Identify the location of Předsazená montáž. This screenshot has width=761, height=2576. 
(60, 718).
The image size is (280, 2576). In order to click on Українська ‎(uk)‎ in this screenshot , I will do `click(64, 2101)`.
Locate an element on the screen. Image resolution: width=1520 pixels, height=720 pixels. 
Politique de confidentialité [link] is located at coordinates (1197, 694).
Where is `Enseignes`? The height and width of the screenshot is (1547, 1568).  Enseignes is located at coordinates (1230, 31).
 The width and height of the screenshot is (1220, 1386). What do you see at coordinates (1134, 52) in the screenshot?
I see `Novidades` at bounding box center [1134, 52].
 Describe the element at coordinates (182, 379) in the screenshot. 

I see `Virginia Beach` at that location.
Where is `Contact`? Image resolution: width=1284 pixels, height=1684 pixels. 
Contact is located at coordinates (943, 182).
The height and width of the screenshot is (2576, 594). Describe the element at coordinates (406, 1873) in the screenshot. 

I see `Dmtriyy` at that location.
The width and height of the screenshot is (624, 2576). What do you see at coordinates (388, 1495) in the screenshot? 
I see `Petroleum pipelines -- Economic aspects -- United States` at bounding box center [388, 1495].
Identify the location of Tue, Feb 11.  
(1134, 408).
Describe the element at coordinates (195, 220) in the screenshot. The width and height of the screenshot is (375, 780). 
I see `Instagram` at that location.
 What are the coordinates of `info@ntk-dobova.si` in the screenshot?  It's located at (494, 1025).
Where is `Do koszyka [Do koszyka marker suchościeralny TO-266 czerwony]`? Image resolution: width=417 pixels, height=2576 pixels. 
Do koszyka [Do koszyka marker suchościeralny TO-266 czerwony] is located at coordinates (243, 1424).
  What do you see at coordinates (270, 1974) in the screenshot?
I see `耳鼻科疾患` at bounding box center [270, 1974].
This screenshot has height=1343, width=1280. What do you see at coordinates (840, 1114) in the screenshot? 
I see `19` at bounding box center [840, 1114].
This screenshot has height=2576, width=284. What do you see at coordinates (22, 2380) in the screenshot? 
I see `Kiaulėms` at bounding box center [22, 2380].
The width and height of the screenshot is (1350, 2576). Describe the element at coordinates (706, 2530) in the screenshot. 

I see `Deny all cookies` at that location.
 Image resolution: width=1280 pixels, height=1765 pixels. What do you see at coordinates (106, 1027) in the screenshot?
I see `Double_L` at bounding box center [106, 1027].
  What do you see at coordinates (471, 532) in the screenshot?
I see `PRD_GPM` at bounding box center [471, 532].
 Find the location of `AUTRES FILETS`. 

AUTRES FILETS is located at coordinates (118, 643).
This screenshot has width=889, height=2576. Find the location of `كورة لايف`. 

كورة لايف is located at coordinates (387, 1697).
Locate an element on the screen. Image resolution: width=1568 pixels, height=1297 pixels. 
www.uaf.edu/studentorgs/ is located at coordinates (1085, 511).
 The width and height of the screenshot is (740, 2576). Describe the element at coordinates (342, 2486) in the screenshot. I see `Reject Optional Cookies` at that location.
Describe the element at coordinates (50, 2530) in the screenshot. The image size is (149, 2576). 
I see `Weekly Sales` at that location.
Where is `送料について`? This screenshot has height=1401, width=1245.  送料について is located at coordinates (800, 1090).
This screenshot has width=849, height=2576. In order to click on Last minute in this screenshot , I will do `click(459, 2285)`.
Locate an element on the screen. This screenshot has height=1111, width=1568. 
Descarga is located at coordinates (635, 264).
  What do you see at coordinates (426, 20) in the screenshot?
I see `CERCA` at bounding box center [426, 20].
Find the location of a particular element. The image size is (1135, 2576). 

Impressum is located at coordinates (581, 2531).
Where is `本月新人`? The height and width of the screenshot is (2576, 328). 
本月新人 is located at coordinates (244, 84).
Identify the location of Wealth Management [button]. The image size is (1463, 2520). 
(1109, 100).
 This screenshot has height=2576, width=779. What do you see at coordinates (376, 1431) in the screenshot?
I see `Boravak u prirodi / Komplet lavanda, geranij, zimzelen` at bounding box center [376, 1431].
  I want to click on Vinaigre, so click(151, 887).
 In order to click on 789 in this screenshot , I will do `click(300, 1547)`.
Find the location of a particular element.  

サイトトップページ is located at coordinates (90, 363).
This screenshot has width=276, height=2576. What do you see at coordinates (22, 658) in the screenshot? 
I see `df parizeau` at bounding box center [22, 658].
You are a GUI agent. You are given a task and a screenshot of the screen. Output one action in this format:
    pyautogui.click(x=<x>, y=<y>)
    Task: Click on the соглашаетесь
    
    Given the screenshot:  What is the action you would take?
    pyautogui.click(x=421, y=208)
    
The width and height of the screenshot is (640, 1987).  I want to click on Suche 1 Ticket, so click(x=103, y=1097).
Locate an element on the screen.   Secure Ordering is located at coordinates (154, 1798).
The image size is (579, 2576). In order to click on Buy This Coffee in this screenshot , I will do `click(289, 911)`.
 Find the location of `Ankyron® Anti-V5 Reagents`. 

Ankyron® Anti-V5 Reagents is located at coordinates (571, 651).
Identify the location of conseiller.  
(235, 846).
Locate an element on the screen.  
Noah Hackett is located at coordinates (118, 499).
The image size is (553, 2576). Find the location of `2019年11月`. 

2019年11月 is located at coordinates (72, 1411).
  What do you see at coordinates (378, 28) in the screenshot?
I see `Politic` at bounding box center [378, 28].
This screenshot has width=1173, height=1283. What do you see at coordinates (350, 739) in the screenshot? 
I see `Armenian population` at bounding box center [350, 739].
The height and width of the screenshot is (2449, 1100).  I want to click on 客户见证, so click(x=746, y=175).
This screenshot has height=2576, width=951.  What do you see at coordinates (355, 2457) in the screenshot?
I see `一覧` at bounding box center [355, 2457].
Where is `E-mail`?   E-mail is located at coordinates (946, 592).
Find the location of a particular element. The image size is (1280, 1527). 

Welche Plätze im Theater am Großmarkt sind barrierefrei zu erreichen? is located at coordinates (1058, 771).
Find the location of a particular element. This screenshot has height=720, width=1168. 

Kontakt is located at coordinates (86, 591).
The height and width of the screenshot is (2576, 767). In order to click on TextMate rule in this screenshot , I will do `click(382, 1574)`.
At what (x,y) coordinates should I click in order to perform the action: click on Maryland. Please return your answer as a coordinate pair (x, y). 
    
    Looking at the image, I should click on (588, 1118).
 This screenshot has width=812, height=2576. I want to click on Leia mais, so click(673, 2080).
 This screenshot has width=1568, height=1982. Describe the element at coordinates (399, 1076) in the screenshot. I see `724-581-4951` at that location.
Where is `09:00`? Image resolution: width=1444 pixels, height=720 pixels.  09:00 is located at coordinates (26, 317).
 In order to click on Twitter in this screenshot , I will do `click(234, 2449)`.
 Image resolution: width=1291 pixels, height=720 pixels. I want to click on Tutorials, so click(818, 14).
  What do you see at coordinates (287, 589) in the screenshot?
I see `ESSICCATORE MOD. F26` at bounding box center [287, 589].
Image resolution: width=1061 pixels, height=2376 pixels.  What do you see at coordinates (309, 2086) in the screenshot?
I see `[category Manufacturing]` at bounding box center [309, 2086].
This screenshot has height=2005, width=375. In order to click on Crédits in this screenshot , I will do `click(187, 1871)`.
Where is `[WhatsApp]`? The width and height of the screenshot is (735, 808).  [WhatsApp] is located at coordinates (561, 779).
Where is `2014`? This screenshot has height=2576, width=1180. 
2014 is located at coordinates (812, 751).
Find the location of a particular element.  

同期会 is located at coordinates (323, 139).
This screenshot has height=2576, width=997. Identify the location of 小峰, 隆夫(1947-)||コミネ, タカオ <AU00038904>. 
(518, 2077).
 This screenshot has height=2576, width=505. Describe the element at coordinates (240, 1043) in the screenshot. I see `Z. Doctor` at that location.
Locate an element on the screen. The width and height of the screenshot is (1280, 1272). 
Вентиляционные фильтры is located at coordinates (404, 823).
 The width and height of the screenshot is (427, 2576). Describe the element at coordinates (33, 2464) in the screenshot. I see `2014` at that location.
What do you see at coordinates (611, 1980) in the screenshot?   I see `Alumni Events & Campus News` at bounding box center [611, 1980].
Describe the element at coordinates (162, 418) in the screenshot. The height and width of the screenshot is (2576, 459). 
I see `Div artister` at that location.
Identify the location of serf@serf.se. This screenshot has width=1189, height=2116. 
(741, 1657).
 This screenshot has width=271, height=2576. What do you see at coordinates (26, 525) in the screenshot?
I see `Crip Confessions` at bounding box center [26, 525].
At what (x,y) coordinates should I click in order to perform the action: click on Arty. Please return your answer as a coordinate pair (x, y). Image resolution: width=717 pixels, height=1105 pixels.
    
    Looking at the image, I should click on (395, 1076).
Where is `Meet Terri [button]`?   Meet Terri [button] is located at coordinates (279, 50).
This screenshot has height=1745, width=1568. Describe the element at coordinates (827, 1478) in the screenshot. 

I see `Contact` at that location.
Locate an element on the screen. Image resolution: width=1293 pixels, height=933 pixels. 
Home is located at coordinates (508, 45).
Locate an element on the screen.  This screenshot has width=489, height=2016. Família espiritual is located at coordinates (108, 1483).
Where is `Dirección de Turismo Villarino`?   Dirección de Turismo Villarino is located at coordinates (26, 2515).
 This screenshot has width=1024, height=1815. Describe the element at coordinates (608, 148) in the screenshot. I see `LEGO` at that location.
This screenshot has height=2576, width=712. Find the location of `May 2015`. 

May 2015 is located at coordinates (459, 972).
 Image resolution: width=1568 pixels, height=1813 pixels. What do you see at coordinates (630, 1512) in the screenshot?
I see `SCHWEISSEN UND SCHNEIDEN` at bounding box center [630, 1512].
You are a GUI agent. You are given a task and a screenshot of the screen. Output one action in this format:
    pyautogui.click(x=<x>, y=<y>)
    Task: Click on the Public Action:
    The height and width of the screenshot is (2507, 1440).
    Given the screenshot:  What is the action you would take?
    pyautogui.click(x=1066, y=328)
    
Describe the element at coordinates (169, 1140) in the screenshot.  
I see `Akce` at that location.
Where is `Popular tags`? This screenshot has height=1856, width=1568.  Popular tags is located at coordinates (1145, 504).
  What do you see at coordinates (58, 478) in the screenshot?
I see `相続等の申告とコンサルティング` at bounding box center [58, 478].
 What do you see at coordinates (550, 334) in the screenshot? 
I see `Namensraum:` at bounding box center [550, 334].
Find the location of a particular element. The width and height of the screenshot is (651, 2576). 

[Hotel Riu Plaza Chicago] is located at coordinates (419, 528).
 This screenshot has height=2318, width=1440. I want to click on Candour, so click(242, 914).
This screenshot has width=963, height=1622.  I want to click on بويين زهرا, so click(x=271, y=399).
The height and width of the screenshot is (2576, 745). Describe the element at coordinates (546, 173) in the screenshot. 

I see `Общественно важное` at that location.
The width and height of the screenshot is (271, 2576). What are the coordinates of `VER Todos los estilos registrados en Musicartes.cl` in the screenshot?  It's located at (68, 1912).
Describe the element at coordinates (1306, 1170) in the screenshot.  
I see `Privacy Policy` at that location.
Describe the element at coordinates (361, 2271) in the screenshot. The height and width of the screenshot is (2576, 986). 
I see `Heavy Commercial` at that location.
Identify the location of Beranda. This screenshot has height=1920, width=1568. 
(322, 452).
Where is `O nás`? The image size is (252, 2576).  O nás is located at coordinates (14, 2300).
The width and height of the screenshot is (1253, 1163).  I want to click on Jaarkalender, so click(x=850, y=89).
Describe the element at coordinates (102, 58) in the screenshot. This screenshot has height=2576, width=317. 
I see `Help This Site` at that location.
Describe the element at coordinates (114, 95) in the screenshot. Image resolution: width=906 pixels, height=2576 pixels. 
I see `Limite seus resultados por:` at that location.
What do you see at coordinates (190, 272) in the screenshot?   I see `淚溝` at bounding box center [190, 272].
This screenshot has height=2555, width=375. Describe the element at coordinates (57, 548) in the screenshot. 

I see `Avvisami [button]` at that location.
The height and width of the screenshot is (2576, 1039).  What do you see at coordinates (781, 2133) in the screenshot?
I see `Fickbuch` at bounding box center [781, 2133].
=-=-=-=-=
● **Assignment**
In the entries above, restate word for word the lines between the one holding "Describe the element at coordinates (114, 95)" and the one holding "What do you see at coordinates (190, 272)", inclusive, and nothing besides.

● **Result below**
Describe the element at coordinates (114, 95) in the screenshot. Image resolution: width=906 pixels, height=2576 pixels. 
I see `Limite seus resultados por:` at that location.
What do you see at coordinates (190, 272) in the screenshot?   I see `淚溝` at bounding box center [190, 272].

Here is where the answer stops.